PENDAHULUAN pneumoni
-
Upload
amelia-michiko-posumah -
Category
Documents
-
view
15 -
download
2
Transcript of PENDAHULUAN pneumoni
PENDAHULUAN
Pneumonia adalah infeksi saluran akut bagian bawah yang mengenai
parenkim paru. Menurut anatomis pneumonia pada anak dibedakan menjadi
pneumonia lobaris, pneumonia interstisialis, dan bronkopneumonia.1
Pneumonia hingga saat ini masih tercatat sebagai masalah kesehatan utama
pada anak di Negara berkembang. Insiden penyakit ini pada negara berkembang
yaitu 30 % pada anak usia di bawah 5 tahun, sekaligus sebagai penyebab utama
morbiditas dan mortalitas anak berusia di bawah 5 tahun (balita). 2 Diperkirakan
hampir seperlima kematian anak di seluruh dunia, lebih kurang 2 juta anak balita,
meninggal setiap tahun akibat pneumonia, sebagian besar terjadi di Afrika dan
Asia Tenggara. Menurut survey kesehatan nasional (SKN) 2001, 27,6% angka
kematian bayi dan 22,8% kematian balita di Indonesia disebabkan oleh penyakit
sistem respiratori, terutama pneumonia. 2,3,4
DEFINISI
Pneumonia adalah inflamasi yang mengenai parenkim paru, distal dari
bronkiolus terminalis, yang mencakup bronkiolus respiratorius dan alveoli,
sehingga menyebabkan konsolidasi jaringan paru dan gangguan pertukaran gas
setempat. 2
ETIOLOGI
Etiologi pneumonia sulit dipastikan karena kultur sekret bronkus
merupakan tindakan yang sangat invasif sehingga tidak dilakukan. Patogen
penyebab pneumonia
pada anak bervariasi tergantung : 5,6,7
a. Usia
b. Status imunologis
c. Status lingkungan
d. Kondisi lingkungan (epidemiologi setempat, polusi udara)
e. Status imunisasi
f. Faktor pejamu (penyakit penyerta, malnutrisi).

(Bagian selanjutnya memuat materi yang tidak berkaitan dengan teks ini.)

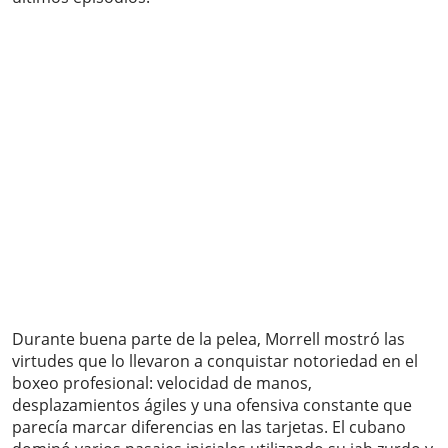
Durante buena parte de la pelea, Morrell mostró las
virtudes que lo llevaron a conquistar notoriedad en el
boxeo profesional: velocidad de manos,
desplazamientos ágiles y una ofensiva constante que
parecía marcar diferencias en las tarjetas. El cubano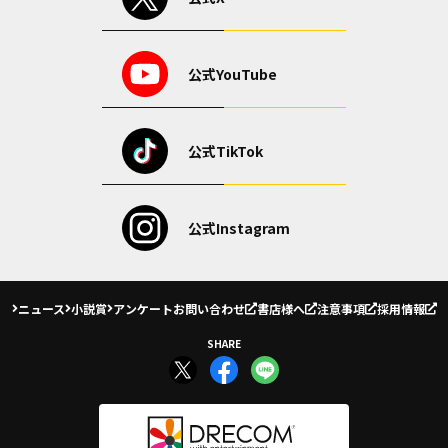
公式YouTube
公式TikTok
公式Instagram
ニュース
小説賞
アンケート
お問い合わせ
書店様へ
注意事項
採用情報
SHARE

Usia pasien merupakan peranan penting pada perbedaan dan kekhasan
pneumonia anak, terutama dalam spectrum etiologi, gambaran klinis dan strategi
pengobatan. Etiologi pneumonia pada neonatus dan bayi kecil meliputi
Streptococcus grup B dan bakteri gram negatif seperti E.colli, pseudomonas sp,
atau Klebsiella sp. Pada bayi yang lebih besar dan balita pneumoni sering
disebabkan oleh Streptococcus pneumonia, H. influenzae, Stretococcus grup A, S.
aureus, sedangkan pada anak yang lebih besar dan remaja, selain bakteri tersebut,
sering juga ditemukan infeksi
Mycoplasma pneumoniae.5,6,7
Secara garis besar etiologi pneumonia dapat dibagi: 2
1. Faktor Infeksi
a. Pada neonatus: Streptokokus group B, Respiratory Sincytial Virus
(RSV).
b. Pada bayi :
- Virus: Virus parainfluensa, virus influenza, Adenovirus, RSV,
Cytomegalovirus.
- Organisme atipikal: Chlamidia trachomatis, Pneumocytis.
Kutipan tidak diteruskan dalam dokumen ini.